Most likely, it'll just make us feel better. But whatever the reason, I found myself back at the apartment I last visited in July, this time invited by Carol Coburn.

The family was moving, the executive director of the Coalition to Strengthen the Sheldon/Charter Oak Neighborhood called to tell me. And wouldn't it be nice if we could get enough donations to make the place just so before they move in? (They need beds and a toaster oven and a bunch of other stuff Coburn will be happy to tell you about if you call her: 860-509-3705 or 860-558-6304.)

If I had it my way, members of the church would be the ones to do right by this family. But I stopped hoping they would after I asked one of the parishioners how she'd feel if the courts found Modesto Reyes guilty of impregnating an 11-year-old.

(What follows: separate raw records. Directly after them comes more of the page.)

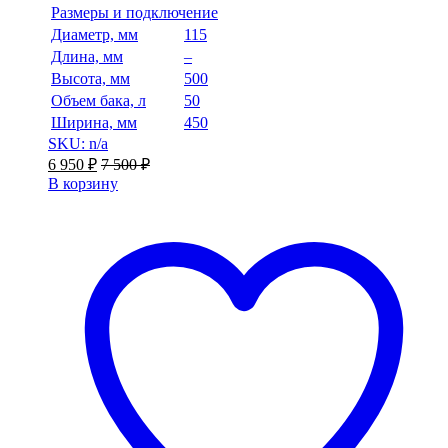
Размеры и подключение
Диаметр, мм
115
Длина, мм
–
Высота, мм
500
Объем бака, л
50
Ширина, мм
450
SKU: n/a
6 950
₽
7 500
₽
В корзину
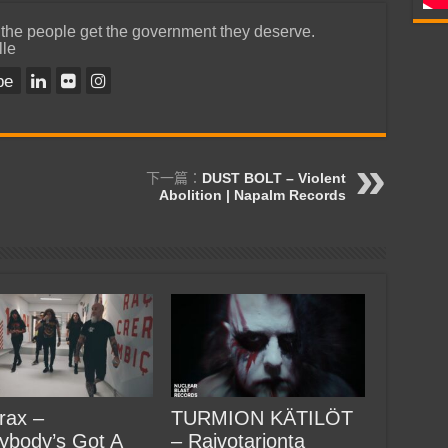
 the people get the government they deserve.
lle
be
下一篇：
DUST BOLT – Violent
Abolition | Napalm Records
rax –
TURMION KÄTILÖT
ybody’s Got A
– Raivotarjonta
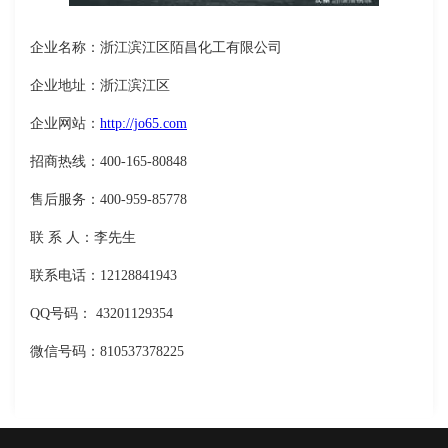
企业名称：浙江滨江区陌昌化工有限公司
企业地址：浙江滨江区
企业网站：
http://jo65.com
招商热线：400-165-80848
售后服务：400-959-85778
联 系 人：李先生
联系电话：12128841943
QQ号码： 43201129354
微信号码：810537378225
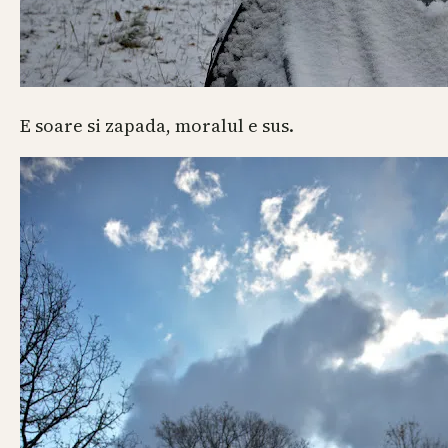
E soare si zapada, moralul e sus.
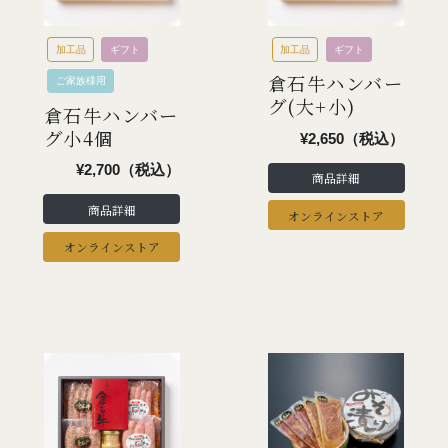
加工品
ギフト
加工品
ギフト
倉石牛ハンバー
ご家族様用
グ(大+小)
倉石牛ハンバー
グ小4個
¥2,650（税込）
¥2,700（税込）
商品詳細
商品詳細
オンラインストア
オンラインストア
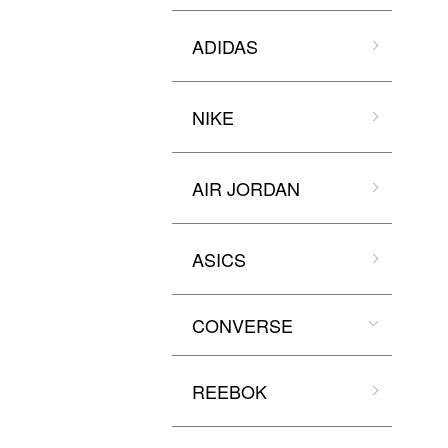
ADIDAS
NIKE
AIR JORDAN
ASICS
CONVERSE
REEBOK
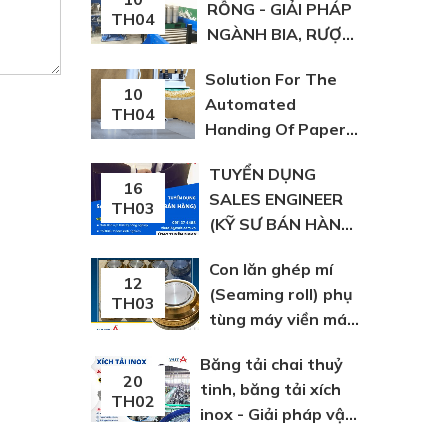
RỖNG - GIẢI PHÁP
TH04
NGÀNH BIA, RƯỢU,
NGK | VIỆT Á
Solution For The
10
Automated
TH04
Handing Of Paper,
Plastic And Fabric
TUYỂN DỤNG
Bags
16
SALES ENGINEER
TH03
(KỸ SƯ BÁN HÀNG)
TẠI HỒ CHÍ MINH
Con lăn ghép mí
12
(Seaming roll) phụ
TH03
tùng máy viền máy
lon
Băng tải chai thuỷ
20
tinh, băng tải xích
TH02
inox - Giải pháp vận
chuyển chai thuỷ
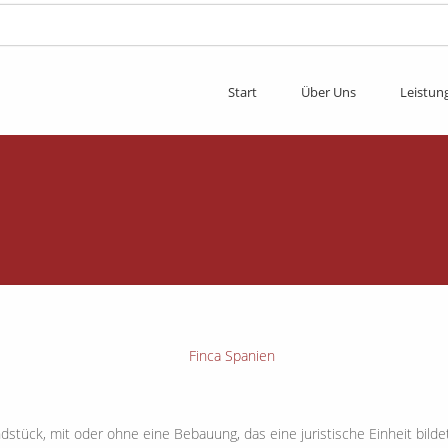
Start
Über Uns
Leistun
rundstück, mit oder ohne eine Bebauung, das eine juristische Einheit bil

She just shrugged. "Everyone makes mistakes," she said.

So, it's up to us.

The little girl wasn't home; she was out working on a school project due the next day. But the rest of the family was: her mother, her younger sister and brother, her uncle, and in the middle of them all, the baby.

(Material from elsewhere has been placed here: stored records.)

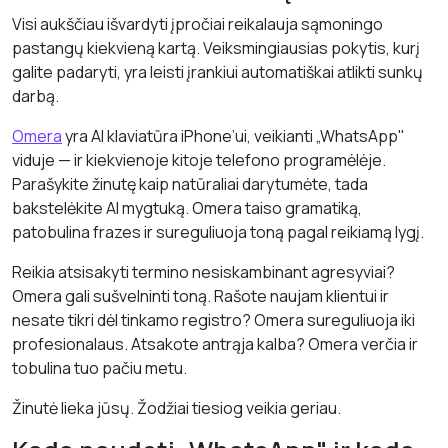
Visi aukščiau išvardyti įpročiai reikalauja sąmoningo
pastangų kiekvieną kartą. Veiksmingiausias pokytis, kurį
galite padaryti, yra leisti įrankiui automatiškai atlikti sunkų
darbą.
Omera
yra AI klaviatūra iPhone’ui, veikianti „WhatsApp"
viduje — ir kiekvienoje kitoje telefono programėlėje.
Parašykite žinutę kaip natūraliai darytumėte, tada
bakstelėkite AI mygtuką. Omera taiso gramatiką,
patobulina frazes ir sureguliuoja toną pagal reikiamą lygį.
Reikia atsisakyti termino nesiskambinant agresyviai?
Omera gali sušvelninti toną. Rašote naujam klientui ir
nesate tikri dėl tinkamo registro? Omera sureguliuoja iki
profesionalaus. Atsakote antrąja kalba? Omera verčia ir
tobulina tuo pačiu metu.
Žinutė lieka jūsų. Žodžiai tiesiog veikia geriau.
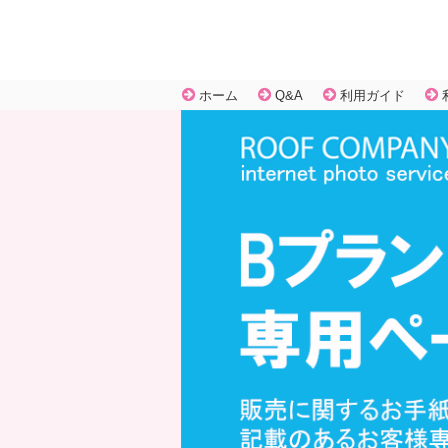
ホーム
Q&A
利用ガイド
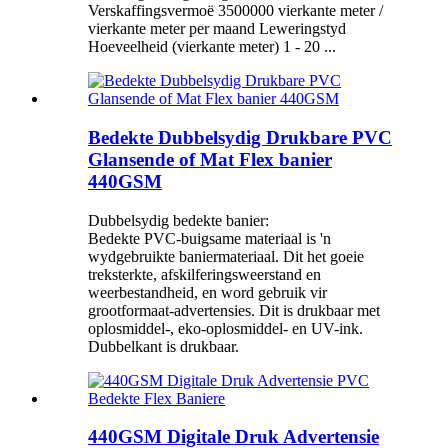
Verskaffingsvermoë 3500000 vierkante meter /
vierkante meter per maand Leweringstyd
Hoeveelheid (vierkante meter) 1 - 20 ...
Bedekte Dubbelsydig Drukbare PVC
Glansende of Mat Flex banier
440GSM
Dubbelsydig bedekte banier:
Bedekte PVC-buigsame materiaal is 'n
wydgebruikte baniermateriaal. Dit het goeie
treksterkte, afskilferingsweerstand en
weerbestandheid, en word gebruik vir
grootformaat-advertensies. Dit is drukbaar met
oplosmiddel-, eko-oplosmiddel- en UV-ink.
Dubbelkant is drukbaar.
440GSM Digitale Druk Advertensie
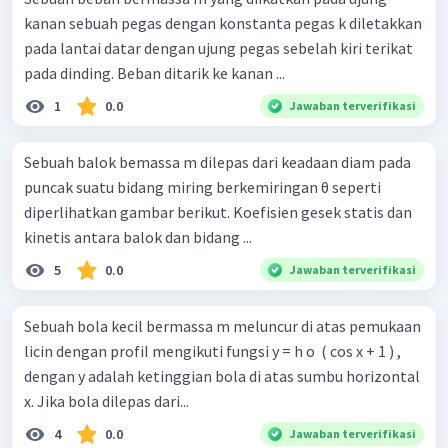
kanan sebuah pegas dengan konstanta pegas k diletakkan
pada lantai datar dengan ujung pegas sebelah kiri terikat
pada dinding. Beban ditarik ke kanan ...
1
0.0
Jawaban terverifikasi
Sebuah balok bemassa m dilepas dari keadaan diam pada
puncak suatu bidang miring berkemiringan θ seperti
diperlihatkan gambar berikut. Koefisien gesek statis dan
kinetis antara balok dan bidang ...
5
0.0
Jawaban terverifikasi
Sebuah bola kecil bermassa m meluncur di atas pemukaan
licin dengan profiI mengikuti fungsi y = h o ​ ( cos x + 1 ) ,
dengan y adalah ketinggian bola di atas sumbu horizontal
x. Jika bola dilepas dari...
4
0.0
Jawaban terverifikasi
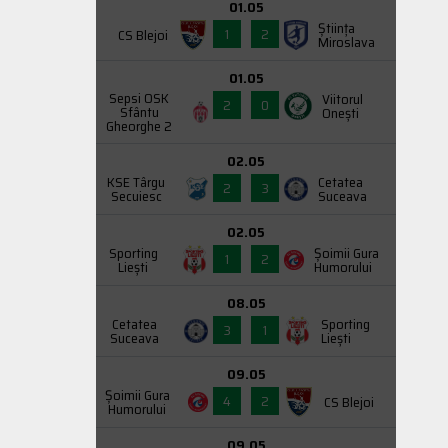
01.05
Știința
1
2
CS Blejoi
Miroslava
01.05
Sepsi OSK
Viitorul
2
0
Sfântu
Onești
Gheorghe 2
02.05
KSE Târgu
Cetatea
2
3
Secuiesc
Suceava
02.05
Sporting
Şoimii Gura
1
2
Liești
Humorului
08.05
Cetatea
Sporting
3
1
Suceava
Liești
09.05
Şoimii Gura
4
2
CS Blejoi
Humorului
09.05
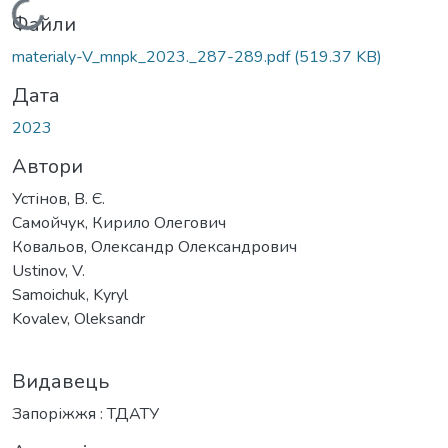
Вантажиться...
Файли
materialy-V_mnpk_2023._287-289.pdf
(519.37 KB)
Дата
2023
Автори
Устінов, В. Є.
Самойчук, Кирило Олегович
Ковальов, Олександр Олександрович
Ustinov, V.
Samoichuk, Kyryl
Kovalev, Oleksandr
Видавець
Запоріжжя : ТДАТУ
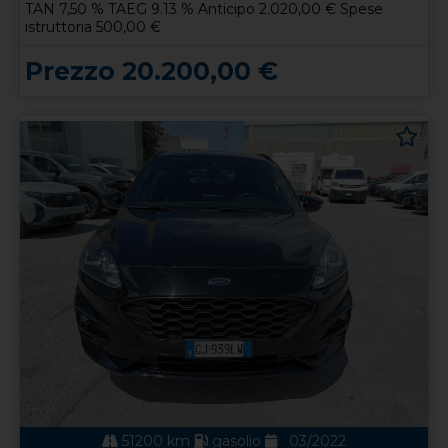
TAN 7,50 % TAEG 9.13 % Anticipo 2.020,00 € Spese
istruttoria 500,00 €
Prezzo 20.200,00 €
51200 km
gasolio
03/2022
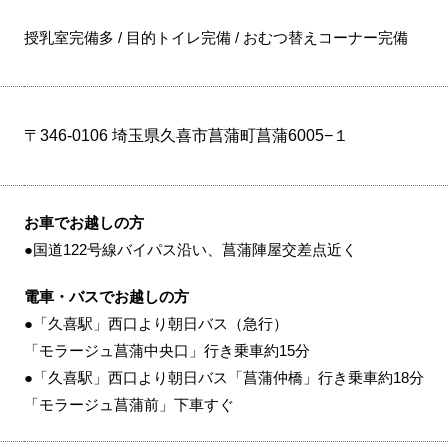
授乳室完備多 / 目的トイレ完備 / おむつ替えコーナー完備
〒346-0106 埼玉県久喜市菖蒲町菖蒲6005−１
お車でお越しの方
●国道122号線バイパス沿い、菖蒲陣屋交差点近く
電車・バスでお越しの方
●「久喜駅」西口より朝日バス（急行）
「モラージュ菖蒲中央口」行き乗車約15分
●「久喜駅」西口より朝日バス「菖蒲仲橋」行き乗車約18分
「モラージュ菖蒲前」下車すぐ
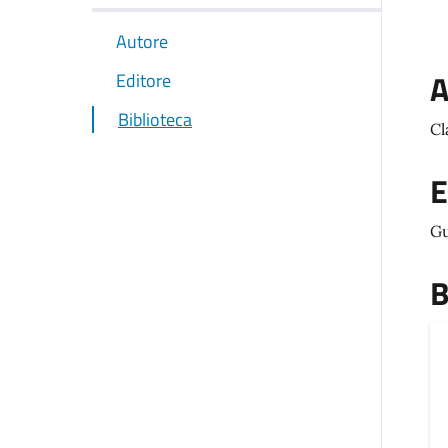
Autore
A
Editore
Biblioteca
Cl
E
Gu
B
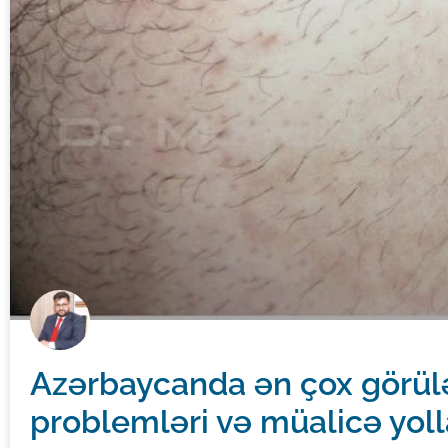
Azərbaycanda ən çox görül
problemləri və müalicə yoll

The girl's uncle, whom I'm not naming to protect her identity, wanted to be clear. He appreciates the help; already the Salvation Army has come through for the family. "We're blessed," he says.

But he's not looking for charity, and he doesn't want anyone to think that he's taking advantage of his niece's misfortune. He has supported this family at the expense of starting one of his own, and will continue to do so.

"We're simple people," he says.

Actually, there is nothing simple about this family's extraordinary capacity for acceptance and grace and the kind of indescribable forgiveness you'd think would go flying out the window when they were betrayed by a man they once trusted.

Serenity - that's what I felt in that living room while the uncle and I spoke about what life has been like for the family since the baby was born seven months ago.

He's not angry. In fact, when Reyes' wife asked him if he hated her, he said no. He meant it, he says. And it doesn't bother him - really, he says, when he notices my stunned reaction - that even with DNA tests that say with 99 percent certainty that Reyes is the baby's father, the pastor's faithful parishioners still refuse to believe he impregnated the girl.

It hasn't been easy, allowing his niece to be the child she is while teaching her to be the mother she has suddenly become. That's why he welcomes the fresh start, though not for the reasons you might think.

They aren't running away from the reality they've found themselves in. What they are fleeing, he said, is a neighborhood with the kind of dangerous distractions - drugs and violence - that he fears could one day tempt a vulnerable young girl.

Nothing can change the past. But there is still hope for the future - his niece's and her child's.

The way he figures it, the little boy sleeping soundly by his feet was born to unmask a deceptive man. And now that that's done, it's time to move forward.

"We're going to raise him to be a good man," he says.